Comment: Re:Except, in that case there was an actual war (Score 1) 343

by jwilso91 (#44215825) Attached to: Lincoln's Surveillance State

Lincoln's power grabs were not limited to telegraph surveillance.

Very early in the war - only a month after Fort Sumter - Lincoln effectively suspended the writ of habeas corpus. A Maryland legislator, John Merryman, was taken from his home (asleep at 2am, actually) without warrant and held in military custody, charged with no crime. The Chief Justice of the Supreme Court issued a ruling that Lincoln had overstepped his authority; the President simply ignored this, supporting his position in political speeches instead.

Lincoln was very much a political animal, taking power when it suited his needs and when he could get away with it. Contrast with his behavior in the Trent affair, in which Confederate diplomats were seized from a British ship in international waters. Lincoln only backed down when the British openly began war preparations and promised to break off diplomatic relations.

I have my doubts that, had he survived to continue his last term, Lincoln would have been eager to give up the sweeping powers he'd grabbed during the war. Even Andrew Johnson's impeachment was a Congressional backlash against his continuance of Lincoln's habit of acting without regard to the Legislative or Judicial branches. (It was precipitated by his dismissal of Stanton, yes, but the broader issue infuriating Congress was his stubborn pursuit of his own ideas on Reconstruction - a mule-headedness not in the least ameliorated by a spirit of compromise or attractive personality. During the 1866 presidential campaign he compared himself [favorably] to Jesus Christ in stump speeches.)

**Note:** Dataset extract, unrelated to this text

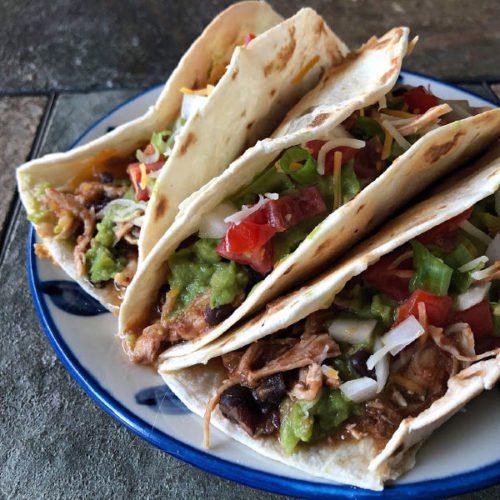 The image size is (500, 500). What are the coordinates of `grey tile lower left corner` in the screenshot? It's located at (132, 474), (69, 441), (22, 367).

An interesting footnote appears in the writings of Lincoln's bodyguard and U.S. Marshal Ward Hill Lamon. It claims that the President issued a warrant for the arrest of Chief Justice Taney after his ruling in the Merryman case. (It's unclear why, if it existed, it was never served.) This accords with the fears expressed by Taney in his own unpublished memoirs, but is generally discredited by historians today. It's amusing, in a dark way, to consider the long-term repercussions to the Republic of arresting and, most probably, holding without charge a Supreme Court justice who had the audacity to disagree with the president.